By: Santiago Mok, advised by Prof. Puneet Gupta
Objective:
To investigate benchmarking alternatives and performance of post-layout gate sizing algorithm. The first step in this project is to enhance an open-source static timing engine. Spef-reading, Elmore wire delay calculation and power calculation are
functions developed so far that serve as the infrastructure for gate sizing algorithm. The enhancement are integrated into OA Gear static timing engine. OA Gear is an open source toolkit based on Si2 OpenAccess. OpenAccess is an open source API built on C++ for IC CAD design and development.
- Enhanced Features:
- Elmore wire delay calculator with SPEF including a wire slew degradation model.
- A simple power calculator and extended parser functionalities to parse power related entries.
- Added support for reading units from .lib/SPEF and ensuring consistency.
- A simple Ceff calculation (disabled by default).

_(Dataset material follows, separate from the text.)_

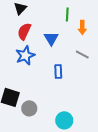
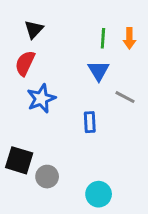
orange arrow: (82, 27) -> (129, 38), moved
red semicircle: (24, 31) -> (25, 63), moved
blue triangle: (51, 38) -> (99, 71), moved

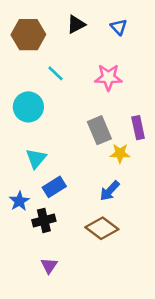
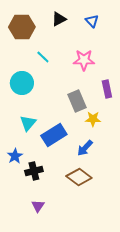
purple rectangle: (138, 128) -> (107, 89), moved
blue rectangle: (54, 187) -> (54, 135), moved, size x1.4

- Sensitivity-based gate sizing approaches: (updated 09/14/2009)
- Power Sensitivity
- Duet Sensitivity based on 1) power-delay and 2) power-slack
- Download: UCLA-Timer (LICENSE) (subset of OA Gear, for full OA Gear refer to OAGear project page)

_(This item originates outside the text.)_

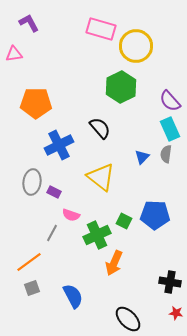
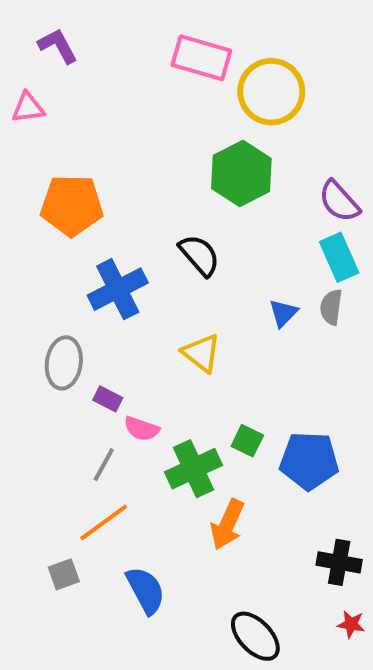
yellow triangle: (101, 177) -> (201, 353), size x0.7
purple rectangle: (54, 192) -> (108, 399), moved
blue pentagon: (155, 215) -> (309, 461), moved
orange line: (29, 262) -> (104, 523), moved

By: Amarnath Kasibhatla, advised by Prof. Puneet Gupta
Objective:
Discrete gate sizing is one of the most commonly used,
flexible, and powerful techniques for digital circuit optimization. The
underlying problem has been proved to be NP-hard. Several (suboptimal)
gate sizing heuristics have been proposed over the past two
decades, but research has suffered from lack of any systematic way of
assessing the quality of the proposed algorithms. We develop methods to
generate benchmark circuits (called eyecharts) of arbitrary size along
with their optimal solutions calculated using dynamic programming.
We evaluate the suboptimalities of some popular gate sizing algorithms.
Eyecharts help diagnose weaknesses of existing gate sizing algorithms,
enable systematic and quantitative comparison of sizing algorithms, and
catalyze further gate sizing research. Our results show that common
sizing methods (including commercial tools) can be suboptimal by as
much as 46% for realistic libraries and circuit topologies.
The benchmarks and the code can be downloaded from EyeCharts.
By: John Lee, advised by Prof. Puneet Gupta
Objective:
This research seeks to answer practical questions related to the gate sizing problem. First, what is the advantage of using a statistical power objective in gate sizing. There are many papers that address the statistical delay question, but the effects of a statistical power metric is examined in this work. Also, there is the question of using gate sizing to perform late ECOs. In this step the accuracy of the timing models is important, along with the incremental properties of the algorithm. This is also explored.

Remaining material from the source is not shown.